Paul great repair. I would have done the same.


----------



## deleteme (Apr 7, 2011)

deleteme said:


> *...*
> 
> ...........


Thanks Dave! My biggest challenge was moisture. As you already know, it's always humid down here, winter, spring, summer, and fall. Setting time almost doubles itself and keeping clamps aligned to sweaty cast iron can be difficult too. To accomplish the clamping I recruited a few rubber washers which I placed under the clamp seats. Once I had the clamps in place with a brace on the bottom half of the table, I simply mixed the epoxy, waited about 10 minutes for it to harden a bit and used tiny wooden triangles as spatulas to force it in from the top. To ensure I completly filled the hole, I used a small old screwdriver which I found by my car on my way to work this morning (Something told me that it would come in handy!) Then scrape away excess and steel wool it down like it owes you money (Carefully of course!). I found that the second hole was easier than the first because I took my time. Patience always seems like the best remedy for a failed first attempt. As always, thanks for providing your wisdom Dave…


----------



## deleteme (Apr 7, 2011)

deleteme said:


> *...*
> 
> ...........


Update: Decided to read up on creating dovetails and planes this weekend. Thanks Dave for all your recommended reading. Sunday Service was great as usual. Oh, I also surfaced and primered the ol' grizzly while waiting on "Sparky" to wire the garage up (Next week, I hope! So anxious to create some sawdust with her…).

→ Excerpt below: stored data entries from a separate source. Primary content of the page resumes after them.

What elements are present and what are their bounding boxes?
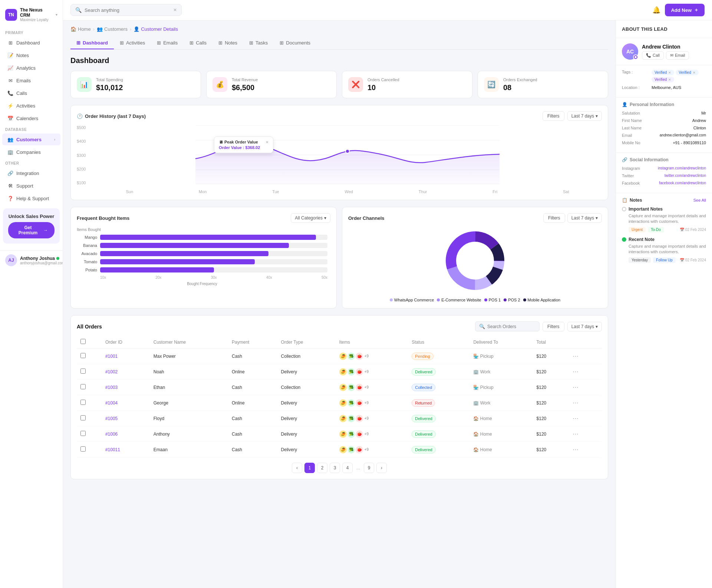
tab-tasks[interactable]: ⊞ Tasks <box>243 37 274 49</box>
page-3-button[interactable]: 3 <box>330 463 340 473</box>
cell-items: 🥭 🥦 🍅 +9 <box>336 426 408 442</box>
sidebar-item-calls[interactable]: 📞 Calls <box>2 87 60 99</box>
page-dots: ... <box>355 465 362 470</box>
tag-verified-2: Verified ✕ <box>676 70 698 75</box>
note-radio-recent <box>622 237 626 242</box>
col-items: Items <box>336 336 408 348</box>
chart-daterange-button[interactable]: Last 7 days ▾ <box>567 111 602 121</box>
row-more-button[interactable]: ⋯ <box>570 399 581 407</box>
sidebar-item-support[interactable]: 🛠 Support <box>2 180 60 192</box>
customers-breadcrumb-icon: 👥 <box>97 26 103 32</box>
page-1-button[interactable]: 1 <box>304 463 315 473</box>
row-checkbox[interactable] <box>80 400 86 405</box>
row-more-button[interactable]: ⋯ <box>570 414 581 423</box>
search-clear-icon[interactable]: ✕ <box>173 7 177 13</box>
sidebar-item-notes[interactable]: 📝 Notes <box>2 49 60 61</box>
expand-icon: › <box>54 138 55 142</box>
tooltip-close-icon[interactable]: ✕ <box>266 140 268 144</box>
cell-order-id: #1006 <box>102 426 150 442</box>
app-tagline: Maximize Loyalty <box>20 18 53 22</box>
sidebar-item-help[interactable]: ❓ Help & Support <box>2 192 60 204</box>
search-orders-box[interactable]: 🔍 <box>475 321 540 331</box>
cell-order-type: Delivery <box>277 395 336 411</box>
row-more-button[interactable]: ⋯ <box>570 352 581 360</box>
tab-calls[interactable]: ⊞ Calls <box>184 37 212 49</box>
exchanged-label: Orders Exchanged <box>503 77 537 82</box>
sidebar-item-integration[interactable]: 🔗 Integration <box>2 167 60 179</box>
info-email: Email andrew.clienton@gmail.com <box>622 133 706 138</box>
sidebar-item-analytics[interactable]: 📈 Analytics <box>2 62 60 74</box>
note-recent: Recent Note Capture and manage important… <box>622 237 706 263</box>
sidebar-item-activities[interactable]: ⚡ Activities <box>2 100 60 112</box>
tab-documents[interactable]: ⊞ Documents <box>274 37 316 49</box>
sidebar-item-customers[interactable]: 👥 Customers › <box>2 133 60 145</box>
category-filter-button[interactable]: All Categories ▾ <box>291 213 330 223</box>
row-more-button[interactable]: ⋯ <box>570 383 581 392</box>
user-profile-row[interactable]: AJ Anthony Joshua anthonyjoshua@gmail.co… <box>0 250 63 270</box>
sidebar-item-emails[interactable]: ✉ Emails <box>2 75 60 86</box>
orders-filter-button[interactable]: Filters <box>543 322 564 331</box>
call-lead-button[interactable]: 📞 Call <box>642 51 664 60</box>
svg-point-11 <box>460 246 490 275</box>
arrow-icon: → <box>43 228 48 233</box>
page-4-button[interactable]: 4 <box>342 463 353 473</box>
table-row: #1002 Noah Online Delivery 🥭 🥦 🍅 +9 Deli… <box>77 364 602 380</box>
info-lastname: Last Name Clinton <box>622 126 706 130</box>
chart-x-labels: Sun Mon Tue Wed Thur Fri Sat <box>93 188 602 194</box>
logo-chevron-icon[interactable]: ▾ <box>56 13 57 17</box>
breadcrumb-customers[interactable]: 👥 Customers <box>97 26 128 32</box>
row-checkbox[interactable] <box>80 431 86 436</box>
row-checkbox[interactable] <box>80 369 86 374</box>
add-new-button[interactable]: Add New ＋ <box>665 4 705 16</box>
unlock-title: Unlock Sales Power <box>8 214 55 219</box>
search-box[interactable]: 🔍 ✕ <box>70 4 182 16</box>
chart-tooltip: 🖥 Peak Order Value ✕ Order Value : $368.… <box>214 136 273 153</box>
cell-total: $120 <box>533 380 567 395</box>
channels-daterange-button[interactable]: Last 7 days ▾ <box>567 213 602 223</box>
row-more-button[interactable]: ⋯ <box>570 367 581 376</box>
breadcrumb-home[interactable]: 🏠 Home <box>70 26 91 32</box>
chart-filter-button[interactable]: Filters <box>543 111 564 121</box>
search-input[interactable] <box>85 7 170 13</box>
donut-chart: WhatsApp Commerce E-Commerce Website POS… <box>348 227 602 302</box>
row-checkbox[interactable] <box>80 446 86 452</box>
orders-daterange-button[interactable]: Last 7 days ▾ <box>567 322 602 331</box>
email-lead-button[interactable]: ✉ Email <box>666 51 689 60</box>
breadcrumb-current: 👤 Customer Details <box>134 26 178 32</box>
next-page-button[interactable]: › <box>376 463 387 473</box>
row-checkbox[interactable] <box>80 384 86 389</box>
page-9-button[interactable]: 9 <box>364 463 374 473</box>
row-checkbox[interactable] <box>80 415 86 420</box>
row-more-button[interactable]: ⋯ <box>570 430 581 438</box>
tab-activities[interactable]: ⊞ Activities <box>114 37 151 49</box>
tab-dashboard[interactable]: ⊞ Dashboard <box>70 37 114 49</box>
select-all-checkbox[interactable] <box>80 339 86 344</box>
tab-emails[interactable]: ⊞ Emails <box>151 37 184 49</box>
row-checkbox[interactable] <box>80 353 86 358</box>
sidebar-item-dashboard[interactable]: ⊞ Dashboard <box>2 37 60 49</box>
prev-page-button[interactable]: ‹ <box>292 463 302 473</box>
channels-filter-button[interactable]: Filters <box>543 213 565 223</box>
pagination: ‹ 1 2 3 4 ... 9 › <box>77 463 602 473</box>
cell-total: $120 <box>533 426 567 442</box>
cell-total: $120 <box>533 395 567 411</box>
sidebar-item-companies[interactable]: 🏢 Companies <box>2 146 60 158</box>
cell-total: $120 <box>533 364 567 380</box>
sidebar-item-calenders[interactable]: 📅 Calenders <box>2 112 60 124</box>
cell-status: Delivered <box>408 426 469 442</box>
calls-icon: 📞 <box>7 90 13 96</box>
tab-notes[interactable]: ⊞ Notes <box>212 37 243 49</box>
unlock-premium-button[interactable]: Get Premium → <box>8 222 55 238</box>
row-more-button[interactable]: ⋯ <box>570 445 581 454</box>
status-badge: Returned <box>412 399 435 407</box>
cell-payment: Online <box>228 364 277 380</box>
notification-button[interactable]: 🔔 <box>652 6 660 14</box>
emails-icon: ✉ <box>7 77 13 83</box>
spending-icon: 📊 <box>77 77 92 92</box>
page-2-button[interactable]: 2 <box>317 463 327 473</box>
person-icon: 👤 <box>622 102 627 107</box>
bar-row-tomato: Tomato <box>77 259 327 264</box>
see-all-notes-button[interactable]: See All <box>693 198 706 202</box>
status-badge: Delivered <box>412 368 435 376</box>
search-orders-input[interactable] <box>487 324 535 329</box>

Hope you guys had a great weekend! By the way, who's ahead in Stumpy's Contest? Great concept (Tubafore)


----------



## superdav721 (Aug 16, 2010)

deleteme said:


> *...*
> 
> ...........


Paul glad you have been reading. I started dovetails with a marples flush cut saw and a protractor. And the contest has been a blast. There are some great entries. Stumpy will do a video next weekend and we will see.


----------



## rance (Sep 30, 2009)

deleteme said:


> *...*
> 
> ...........


Me too on being late to this party. I would have recommended counter sink to clear the burrs. Then follow up with screwing a wooden dowel into the holes and cutting/sanding off flush. I also like the Bondo idea as it might be removable later too.


----------



## deleteme (Apr 7, 2011)

*...*

...


----------



## canadianchips (Mar 12, 2010)

deleteme said:


> *...*
> 
> ...












A simple start would be making a scrub plane ! A german style with the front horn is always nice to look at and to use. 
Then a small block plane - same profile
Then a smoother
Then
Then 
'Then…......the list can go on and on !


----------



## deleteme (Apr 7, 2011)

deleteme said:


> *...*
> 
> ...


@canadianchips - Sweet scrub plane! German Engineering always captures my attention. I drove a Wolfsburg VW until the wheels literally feel off… Oh, I was also recommended David Finck's "Making and Mastering Wood Planes". What do you think? Now the challenging part is getting the kids ready to head out to the Bookstore. Thanks for sharing and getting the suggestions rolling…


----------



## deleteme (Apr 7, 2011)

deleteme said:


> *...*
> 
> ...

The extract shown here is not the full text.